Each week it seems that we read about FDA enforcement action on products marketed as dietary supplements, but are found to contain undeclared drugs without an approved NDA or ANDA. The striking thing is that these 30 products were the subject of enforcement action in the last month and a half. That means that from June 1, to July 15, 2016, 30 different products were reported as Class 1 recalls on the FDA enforcement report (here) over that 6-week span, for an average of 5 enforcement actions per week.
The products contained the following undeclared active drug ingredients:
- Desmethylsibutramine
- Fluoxetine
- Hydroxythiohomosil denafil (an analog of sildenafil)
- Phenolphthalein
- Salicylic Acid
- Sibutramine
Some of these products contained one ingredient and others contained two. The primary therapeutic classes of the products were claimed to treat weight loss, erectile dysfunction, and pain, three well known conditions for which such “dietary supplements” are targeted.
After seeing what I thought was a staggering number of recalls in 45 days, I was afraid to look back further (although I have posted numerous blogs on this topic here, here, here, here, here, here, and ) and wonder where all of these products are coming from.

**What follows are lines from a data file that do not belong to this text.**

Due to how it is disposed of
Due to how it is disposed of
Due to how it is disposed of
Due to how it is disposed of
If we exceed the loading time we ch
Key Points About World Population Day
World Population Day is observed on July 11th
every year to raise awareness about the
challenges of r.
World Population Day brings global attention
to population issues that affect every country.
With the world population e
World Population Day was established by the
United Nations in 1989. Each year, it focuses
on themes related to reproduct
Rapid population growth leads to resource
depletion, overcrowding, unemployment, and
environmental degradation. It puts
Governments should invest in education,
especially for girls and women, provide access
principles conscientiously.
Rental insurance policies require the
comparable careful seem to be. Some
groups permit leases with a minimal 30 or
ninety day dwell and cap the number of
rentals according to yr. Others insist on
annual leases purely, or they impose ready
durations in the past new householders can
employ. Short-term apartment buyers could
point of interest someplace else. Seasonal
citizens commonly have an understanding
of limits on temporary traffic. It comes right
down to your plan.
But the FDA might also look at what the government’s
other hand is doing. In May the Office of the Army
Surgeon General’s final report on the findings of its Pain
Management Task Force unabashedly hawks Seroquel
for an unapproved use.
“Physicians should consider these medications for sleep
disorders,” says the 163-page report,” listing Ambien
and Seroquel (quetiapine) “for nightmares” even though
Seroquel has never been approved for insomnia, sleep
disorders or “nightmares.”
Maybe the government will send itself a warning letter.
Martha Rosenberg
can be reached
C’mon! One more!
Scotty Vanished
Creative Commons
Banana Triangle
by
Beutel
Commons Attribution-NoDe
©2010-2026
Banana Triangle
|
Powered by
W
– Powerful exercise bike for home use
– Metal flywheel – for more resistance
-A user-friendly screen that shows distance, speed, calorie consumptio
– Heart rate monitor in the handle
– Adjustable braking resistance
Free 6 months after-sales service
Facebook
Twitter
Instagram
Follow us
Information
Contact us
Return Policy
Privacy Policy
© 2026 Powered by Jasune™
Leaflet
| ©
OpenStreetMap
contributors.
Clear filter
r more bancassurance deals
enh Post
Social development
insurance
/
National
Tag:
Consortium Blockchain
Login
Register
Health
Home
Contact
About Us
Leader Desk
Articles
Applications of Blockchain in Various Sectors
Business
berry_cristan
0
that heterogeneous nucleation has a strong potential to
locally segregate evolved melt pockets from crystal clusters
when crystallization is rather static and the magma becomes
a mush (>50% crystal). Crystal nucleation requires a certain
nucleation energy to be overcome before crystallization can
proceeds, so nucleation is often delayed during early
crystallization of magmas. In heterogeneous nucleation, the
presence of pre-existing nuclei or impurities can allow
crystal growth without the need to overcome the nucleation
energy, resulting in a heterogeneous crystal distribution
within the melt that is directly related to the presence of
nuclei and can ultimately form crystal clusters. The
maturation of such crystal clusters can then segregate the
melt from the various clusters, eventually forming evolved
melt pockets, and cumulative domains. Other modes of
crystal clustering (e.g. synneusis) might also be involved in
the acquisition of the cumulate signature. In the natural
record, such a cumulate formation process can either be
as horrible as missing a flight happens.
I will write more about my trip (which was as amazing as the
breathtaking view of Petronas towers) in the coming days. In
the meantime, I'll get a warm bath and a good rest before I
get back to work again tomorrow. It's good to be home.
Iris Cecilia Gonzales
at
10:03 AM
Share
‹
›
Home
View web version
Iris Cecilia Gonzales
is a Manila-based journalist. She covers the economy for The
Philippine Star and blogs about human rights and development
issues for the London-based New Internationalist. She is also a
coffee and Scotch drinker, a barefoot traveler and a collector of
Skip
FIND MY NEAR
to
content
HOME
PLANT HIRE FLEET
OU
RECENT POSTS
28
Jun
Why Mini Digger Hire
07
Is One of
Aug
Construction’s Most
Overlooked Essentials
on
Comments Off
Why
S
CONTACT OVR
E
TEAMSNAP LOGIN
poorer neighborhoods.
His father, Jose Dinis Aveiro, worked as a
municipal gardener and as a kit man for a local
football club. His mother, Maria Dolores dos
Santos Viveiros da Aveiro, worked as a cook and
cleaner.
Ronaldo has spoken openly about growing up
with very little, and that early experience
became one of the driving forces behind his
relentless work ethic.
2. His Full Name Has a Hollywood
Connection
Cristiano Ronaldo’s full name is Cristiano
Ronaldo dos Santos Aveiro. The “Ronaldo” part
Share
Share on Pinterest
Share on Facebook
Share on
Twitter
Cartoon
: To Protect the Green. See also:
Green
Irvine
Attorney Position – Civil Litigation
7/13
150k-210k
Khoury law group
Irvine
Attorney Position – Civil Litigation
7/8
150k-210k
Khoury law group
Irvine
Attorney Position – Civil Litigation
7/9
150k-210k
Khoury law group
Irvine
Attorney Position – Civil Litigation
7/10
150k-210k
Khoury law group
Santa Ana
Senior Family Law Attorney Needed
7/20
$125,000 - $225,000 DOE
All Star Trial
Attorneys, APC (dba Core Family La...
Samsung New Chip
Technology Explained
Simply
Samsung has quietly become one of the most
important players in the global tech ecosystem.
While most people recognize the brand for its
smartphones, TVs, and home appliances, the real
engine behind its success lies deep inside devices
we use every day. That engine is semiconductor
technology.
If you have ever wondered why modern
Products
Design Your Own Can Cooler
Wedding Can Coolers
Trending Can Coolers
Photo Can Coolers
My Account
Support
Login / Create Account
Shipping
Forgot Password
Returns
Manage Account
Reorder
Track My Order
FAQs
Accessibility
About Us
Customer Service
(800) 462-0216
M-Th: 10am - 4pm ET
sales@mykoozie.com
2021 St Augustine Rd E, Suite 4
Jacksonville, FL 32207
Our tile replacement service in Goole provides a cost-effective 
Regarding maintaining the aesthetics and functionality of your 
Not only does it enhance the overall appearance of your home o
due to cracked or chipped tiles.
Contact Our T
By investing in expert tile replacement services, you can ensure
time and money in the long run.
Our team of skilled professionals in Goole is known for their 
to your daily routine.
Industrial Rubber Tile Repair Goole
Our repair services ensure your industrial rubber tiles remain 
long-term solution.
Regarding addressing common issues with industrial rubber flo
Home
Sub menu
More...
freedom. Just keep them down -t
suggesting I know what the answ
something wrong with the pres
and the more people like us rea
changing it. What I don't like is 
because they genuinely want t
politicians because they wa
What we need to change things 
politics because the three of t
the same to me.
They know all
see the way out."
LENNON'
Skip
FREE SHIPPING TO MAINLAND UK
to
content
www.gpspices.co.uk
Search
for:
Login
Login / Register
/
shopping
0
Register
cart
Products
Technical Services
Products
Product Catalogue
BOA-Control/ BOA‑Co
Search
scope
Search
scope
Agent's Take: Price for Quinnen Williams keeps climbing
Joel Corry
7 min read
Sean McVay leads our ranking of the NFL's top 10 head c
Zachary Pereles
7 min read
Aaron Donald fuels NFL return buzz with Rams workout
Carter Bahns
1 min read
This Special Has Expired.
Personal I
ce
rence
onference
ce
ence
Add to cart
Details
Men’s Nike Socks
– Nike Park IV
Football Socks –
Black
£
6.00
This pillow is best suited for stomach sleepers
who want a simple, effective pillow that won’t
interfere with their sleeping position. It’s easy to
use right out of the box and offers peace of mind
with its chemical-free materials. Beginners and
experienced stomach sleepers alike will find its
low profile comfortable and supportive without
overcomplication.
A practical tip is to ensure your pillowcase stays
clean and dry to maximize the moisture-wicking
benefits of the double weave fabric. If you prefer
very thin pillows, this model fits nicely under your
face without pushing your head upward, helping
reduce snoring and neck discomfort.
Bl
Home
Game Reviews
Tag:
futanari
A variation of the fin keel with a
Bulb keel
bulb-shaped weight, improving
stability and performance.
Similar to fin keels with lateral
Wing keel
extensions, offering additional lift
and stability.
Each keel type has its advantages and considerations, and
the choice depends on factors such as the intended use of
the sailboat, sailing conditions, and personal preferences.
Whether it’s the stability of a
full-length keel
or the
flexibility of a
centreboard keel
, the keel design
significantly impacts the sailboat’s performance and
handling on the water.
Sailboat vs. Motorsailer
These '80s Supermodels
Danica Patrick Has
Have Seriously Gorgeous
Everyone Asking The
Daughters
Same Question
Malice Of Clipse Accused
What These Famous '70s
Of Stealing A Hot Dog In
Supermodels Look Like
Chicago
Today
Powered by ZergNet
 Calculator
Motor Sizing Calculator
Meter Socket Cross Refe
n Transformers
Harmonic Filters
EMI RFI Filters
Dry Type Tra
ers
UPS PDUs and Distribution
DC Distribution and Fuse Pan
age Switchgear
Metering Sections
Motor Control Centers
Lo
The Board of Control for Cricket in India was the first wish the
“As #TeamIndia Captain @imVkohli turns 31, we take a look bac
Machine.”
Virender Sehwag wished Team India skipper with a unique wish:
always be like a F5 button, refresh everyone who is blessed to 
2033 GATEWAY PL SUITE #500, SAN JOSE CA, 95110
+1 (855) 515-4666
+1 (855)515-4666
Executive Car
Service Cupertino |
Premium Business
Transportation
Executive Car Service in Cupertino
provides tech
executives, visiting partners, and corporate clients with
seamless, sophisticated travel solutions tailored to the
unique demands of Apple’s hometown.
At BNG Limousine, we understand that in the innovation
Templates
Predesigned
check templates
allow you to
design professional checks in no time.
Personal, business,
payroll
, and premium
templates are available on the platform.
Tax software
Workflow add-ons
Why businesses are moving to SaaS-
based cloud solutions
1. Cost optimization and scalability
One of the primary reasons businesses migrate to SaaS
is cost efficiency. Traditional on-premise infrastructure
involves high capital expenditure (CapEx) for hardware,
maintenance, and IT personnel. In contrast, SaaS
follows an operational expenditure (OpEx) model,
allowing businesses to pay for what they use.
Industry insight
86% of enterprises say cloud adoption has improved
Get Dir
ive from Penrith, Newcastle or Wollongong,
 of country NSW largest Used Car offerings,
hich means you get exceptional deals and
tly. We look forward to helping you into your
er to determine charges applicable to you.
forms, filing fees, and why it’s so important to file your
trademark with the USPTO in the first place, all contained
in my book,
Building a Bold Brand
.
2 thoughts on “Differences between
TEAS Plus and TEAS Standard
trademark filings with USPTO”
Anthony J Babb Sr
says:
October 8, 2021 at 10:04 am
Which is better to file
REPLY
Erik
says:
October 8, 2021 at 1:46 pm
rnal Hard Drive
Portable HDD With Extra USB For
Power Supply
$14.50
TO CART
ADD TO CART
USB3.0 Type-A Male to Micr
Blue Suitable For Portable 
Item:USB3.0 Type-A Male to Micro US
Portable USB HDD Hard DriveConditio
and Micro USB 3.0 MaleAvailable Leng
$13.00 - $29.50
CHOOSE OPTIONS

Whether it be undeclared active drug ingredients or unsubstantiated label claims, consumers must be cautious in selecting a dietary supplement, and the FDA must remain vigilant in an attempt to help protect unsuspecting consumers to these potentially dangerous products. Once the November elections are over (but don’t get me started on that), we will need to see what direction the new administration wants to take on the entire dietary supplement market and what, if any, additional steps or tools the FDA may be given to further enforce existing statutory and regulatory provisions.